The following Sunday, as the school faculty and staff prepared to clean out the school, 300 volunteers showed up from across the city and state to work. They helped strip out the soaked walls and clear out the water at the school. Lily Hernandez, treasurer at The Oaks, said that on the initial Sunday, they achieved a month’s worth of work in one day, thanks to the volunteers who stepped up. This was the first stage in a long recovery period. 

The school suffered up to six feet of flooding in some areas, and those walls would need to be torn apart and reconstructed. Through social media, word of “Work Bee” days spread. For the first stage of demolition and cleaning, the removal of hazardous debris, only individuals over 18 years of age were allowed.
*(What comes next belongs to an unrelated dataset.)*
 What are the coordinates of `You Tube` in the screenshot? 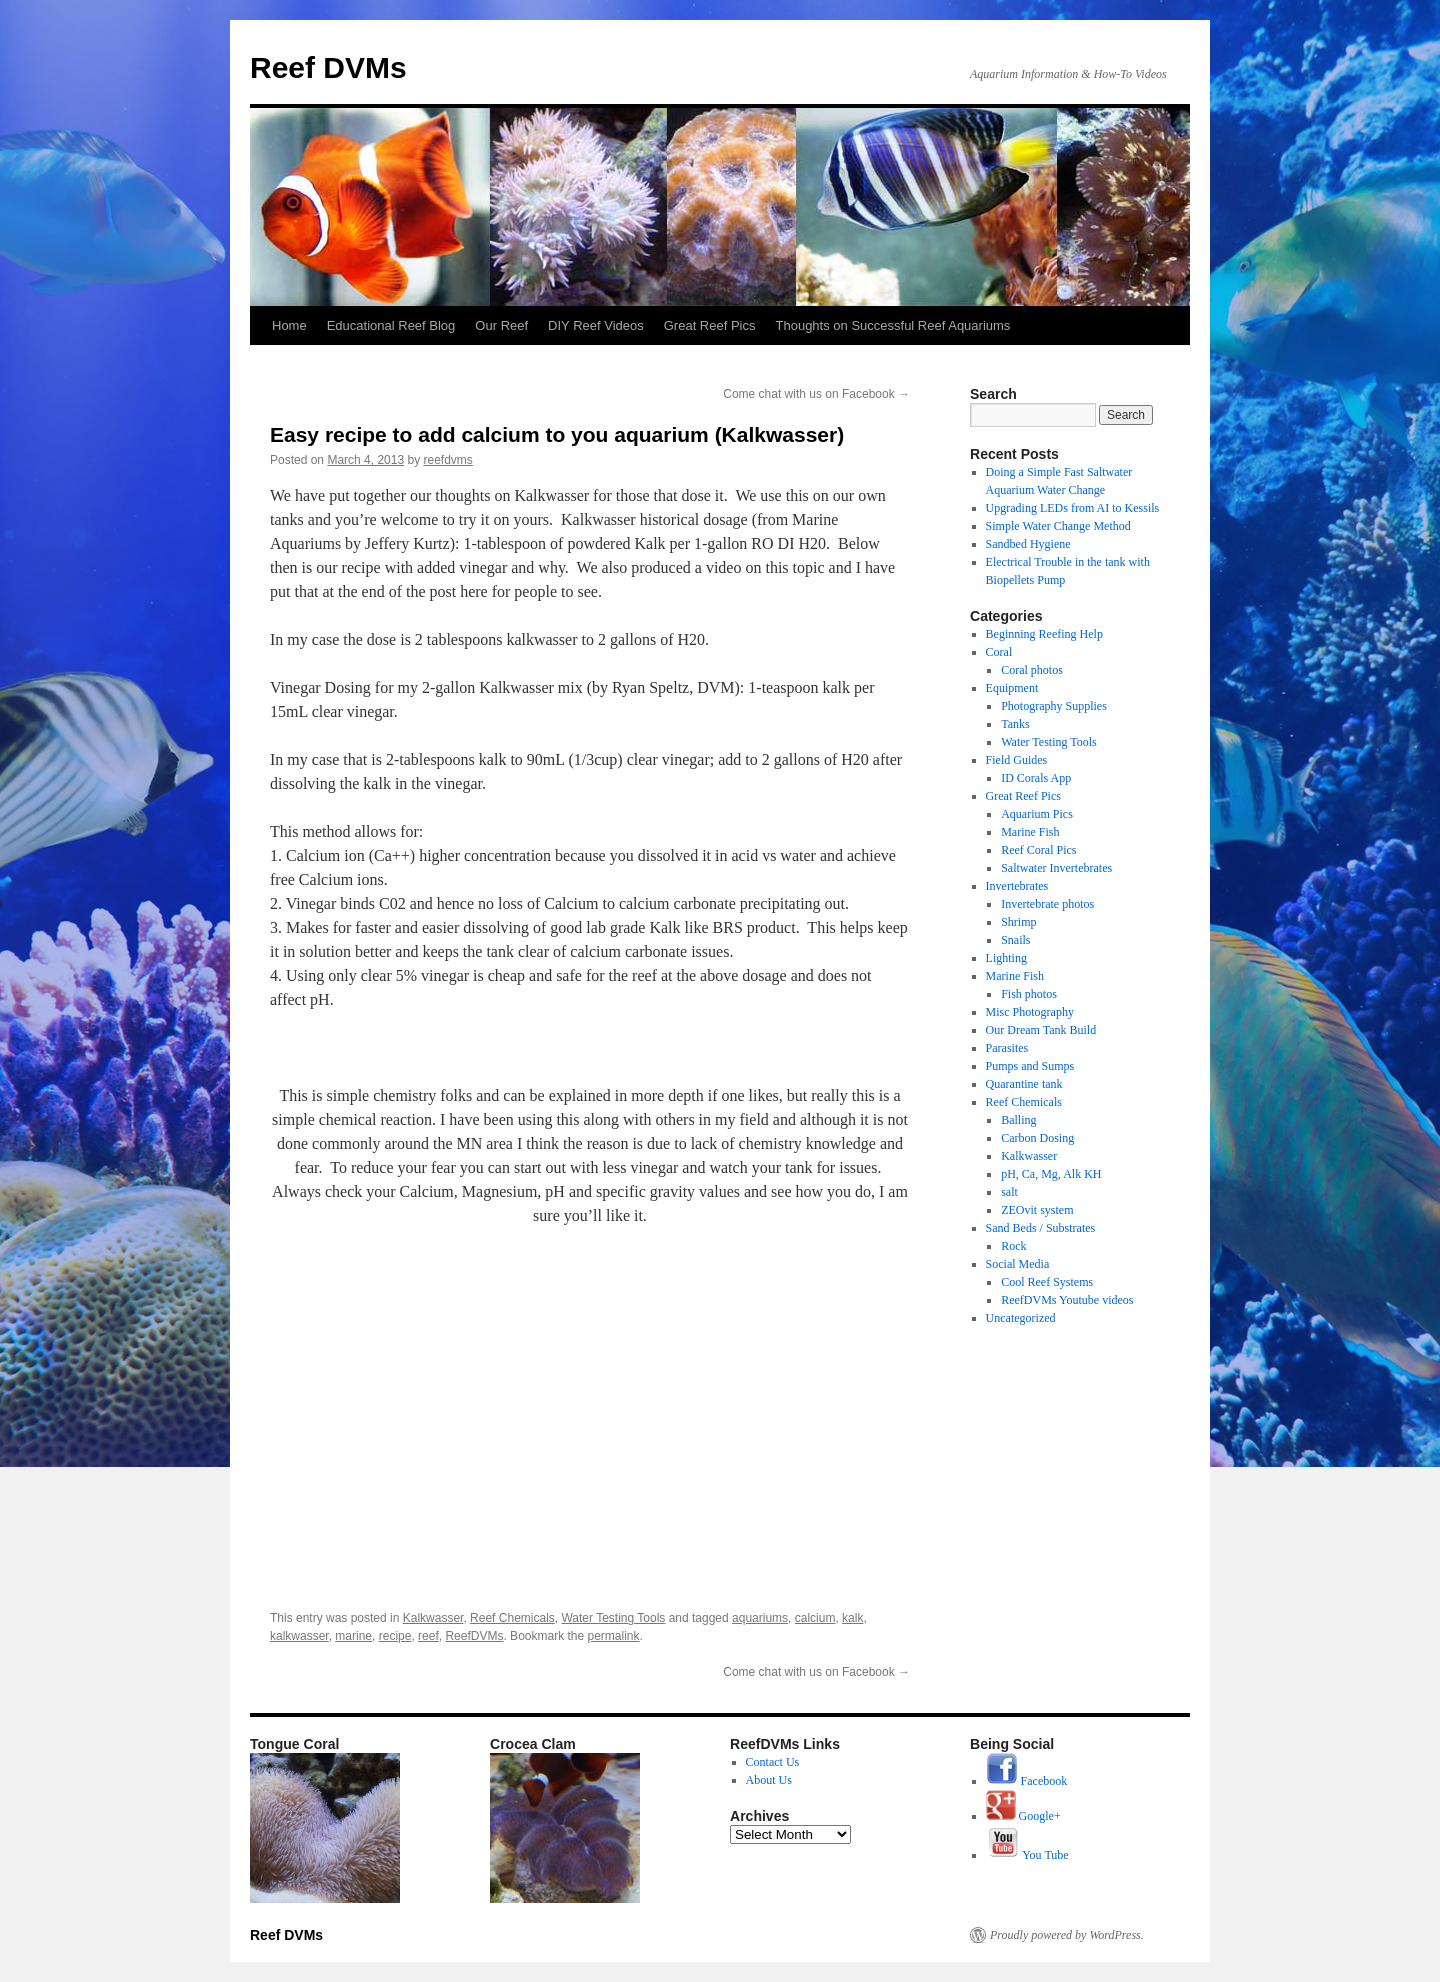 It's located at (1027, 1855).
During this time, Southwestern Adventist University (SWAU) sent 25 volunteers. Under the leadership of SWAU vice president James The, along with the heads of enrollment and spiritual development, the team helped the school begin the demolition process. These volunteers came to school on Labor Day weekend, giving up their holiday to be active in the work of the Lord and to be His hands and feet.

Additional help came from sister schools throughout the Southwestern Union. Ozark Adventist Academy in Gentry, Arkansas, sent 25 volunteers, accompanied by their principal, Mike Dale. South Texas Christian Academy from McAllen, Texas, also came to the aid of The Oaks, sending 15 volunteers. The teams of volunteers undertook various tasks to aid in the reconstruction of the school. 

In addition to building damage, school supplies and furniture inside the school were also ruined. Burton Adventist Academy in Arlington, Texas, has arranged for a benefit banquet in which all profits will go to the purchase of brand new desks for students at The Oaks. North Dallas Adventist Academy in Richardson, Texas, sent two trucks full of school furniture such as school boards, office desks, cabinets, microwaves, and much more. The Oaks’ High School Principal, James Friesen was greatly touched by these acts of generosity. He believes that, after all this hardship, the sense of community built through these acts of assistance have encouraged the school’s students and will ultimately excite the kids to learn. 

The Oaks student body has found much encouragement in the help of so many. The healthy sports rivalry between schools was completely overshadowed in the moments of need. Friesen has found encouragement seeing how God pulled people together nationally and locally to help in any way possible. They have not felt alone nor forsaken. While the difficulties and struggles may be discouraging and overwhelming at times, seeing God work actively through so many people is beyond what they could have ever hoped.

Entities including the Houston Astros baseball team, churches from the area and out of state, along with community members, have helped and pitched in with rebuilding and recovery. Nearby restaurants familiar with the school provided free lunches to all those who came to volunteer in the reconstruction as a way of saying “thank you.” Friesen believes that now, in the last stages of the reconstruction, when the work may seem to be dreadful and the volunteers are tired, prayer and support are greatly needed, as every day is a step closer to completion.

When The Oaks Adventist Christian School reopens its doors to students and restarts school activities in late September, the school will not be completely repaired. Temporary classrooms have been set up in the gymnasium until all repairs have been concluded. Hernandez is grateful to God and optimistic, saying, “It could have been so much worse. Everyone is safe and we saved a lot of supplies. We’re going to get through this one, too.”

Lastly, Friesen is grateful to all the community members, parents, and churches who have been so selfless and generous in helping the school get back on its feet. From donating their time and hard work to great financial donations, all have been a testament in showing the Gospel of the Good News in its truest form. Friesen believes that caring for others is the most important part in the Lord’s work: “If you care for others, they’ll care about what you know.” Meeting the needs of our students will in turn allow us to share the gospel with them and hence fulfill the Great Commission.